Why is al-Assad still standing?
One of the first meaningless questions asked in light of the events in Syria is the question, “Why is Assad still standing?” Had Zine El Abidine Ben Ali resisted the uprisings in Tunisia by ordering his police and military forces to shed blood, we probably would not be talking about a Tunisian revolution today. What made Ben Ali to leave the country quietly was a combination of a few factors, such as Tunisia’s relative size and that the incumbent administration consisted mostly of Ben Ali’s family members.
Had Hosni Mubarak resisted stepping down in the Egyptian revolution by deploying the police and military forces, a lot of blood would have been shed, but the uprisings would have been suppressed. In Egypt, the established order did not perceive the revolutions as a change of regime. It believed that even after Mubarak had stepped down, the military-judiciary tutelage regime would hold onto to its power against the “new actors.” Moreover, the fact that the Egyptian military lacked a constituent ideology allowed the uprisings to be easily suppressed.
Libya was different in that the system was based on a rather unique socio-economic and political structure. Col. Moammar Gadhafi wanted to squash the uprisings viciously. The external interventions in the events contributed to the collapse of Gadhafi’s family regime, which already lacked a state structure. The last stop of the Arab uprisings was Syria, which was governed by the notoriously totalitarian Baath regime which, in turn, was managed by a sectarian family administration. The only reason the Syrian Baath regime is still standing today is that they have accepted the risk of running the whole country into the ground. Had Mubarak and Ben Ali risked the same kind of destruction, they probably could have stayed in power a little longer at the cost of Egypt and Tunisia, respectively. That is to say, the Bashar al-Assad regime is still standing in 2013, not because it is strong, but because it has risked the complete destruction of Syria.
Having lost its hold on the majority of the country, the al-Assad regime is now ensconced in Damascus.
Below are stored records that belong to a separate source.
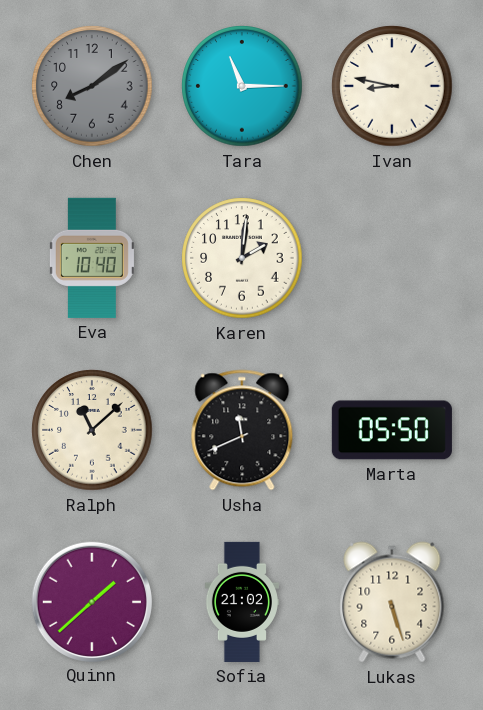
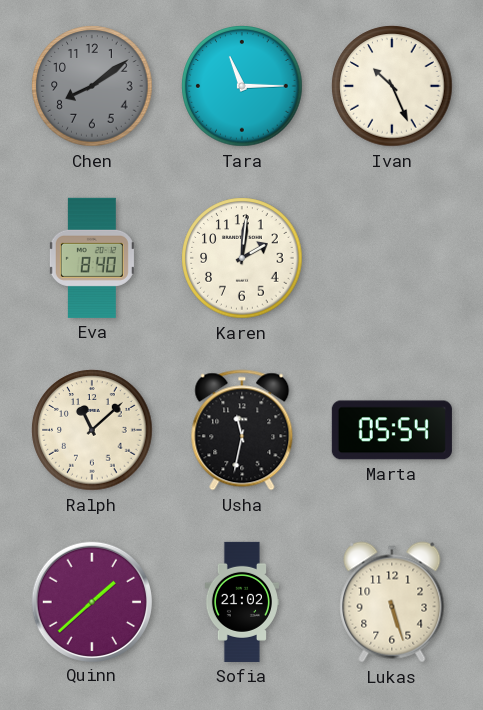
Ivan: 8:47 -> 10:26
Eva: 10:40 -> 8:40
Usha: 11:41 -> 11:32
Marta: 05:50 -> 05:54
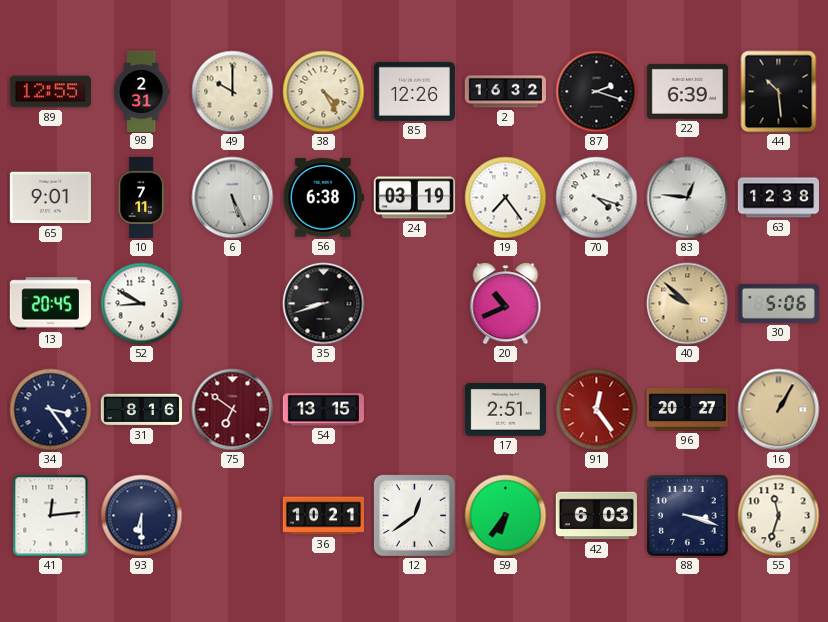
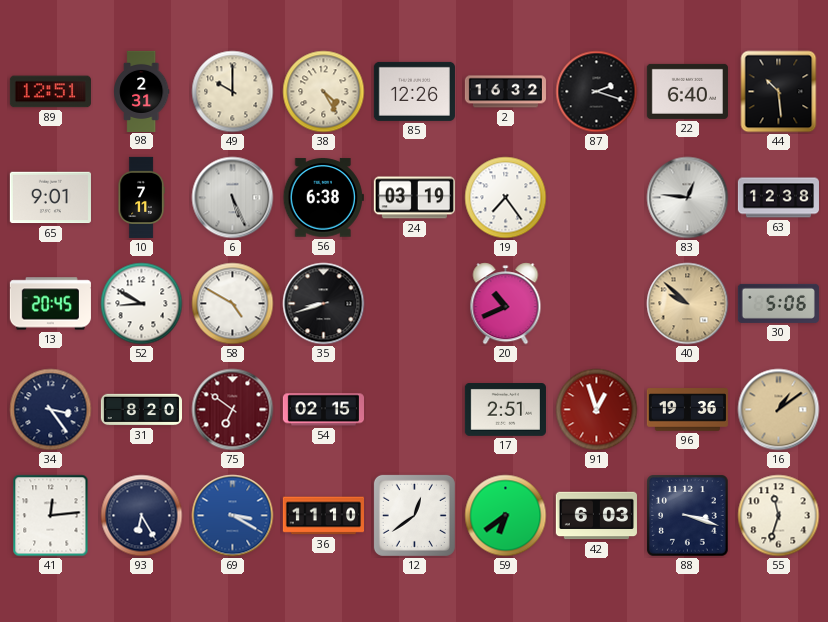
89: 12:55 -> 12:51
22: 6:39 -> 6:40
70: 4:18 -> none
58: none -> 4:50
31: 8:16 -> 8:20
54: 13:15 -> 02:15
91: 12:24 -> 12:57
96: 20:27 -> 19:36
16: 1:05 -> 1:09
93: 6:30 -> 6:25
69: none -> 3:20
36: 10:21 -> 11:10
59: 6:36 -> 6:39
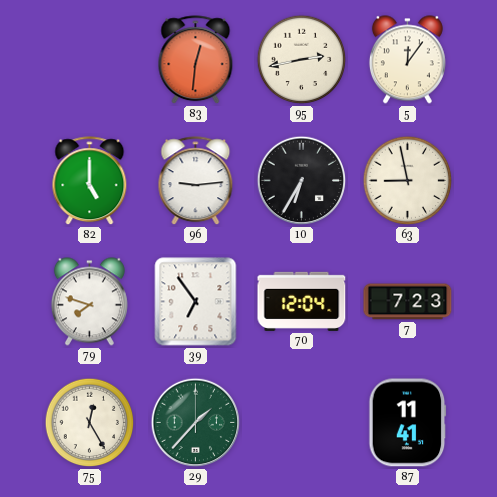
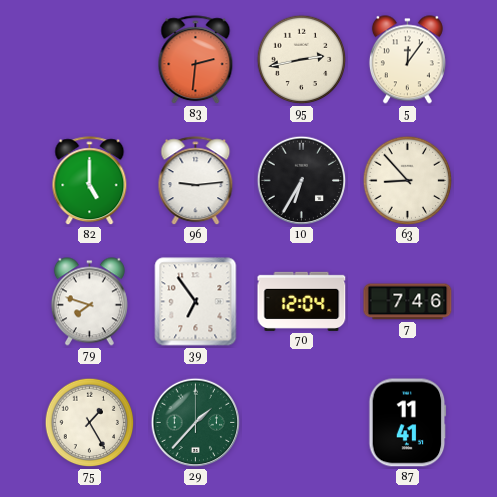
83: 12:31 -> 2:31
63: 8:58 -> 8:53
7: 7:23 -> 7:46
75: 12:25 -> 1:25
This intensified military presence may give the false impression that the Baath regime is gaining its strength back. In fact, the current situation is exactly the opposite -- the recoiling al-Assad regime has gathered in a smaller area. Thus, the opposition forces are now forced to govern the majority of the country without a proper state structure and organization.
Another important reason why al-Assad can still stand is the continued support from Russia and Iran who, like the Baath regime, accept the political and geopolitical cost of their support. It has to be said that today Russia and Iran’s foreign policy toward Syria are just as rational and risky as Gadhafi and al-Assad’s decisions were to stay. To offer support to the al-Assad regime meant accepting the cost of retreating from the Middle Eastern geopolitical scene almost entirely. Russia and Iran have, in fact, made the most absurd investment in recent years.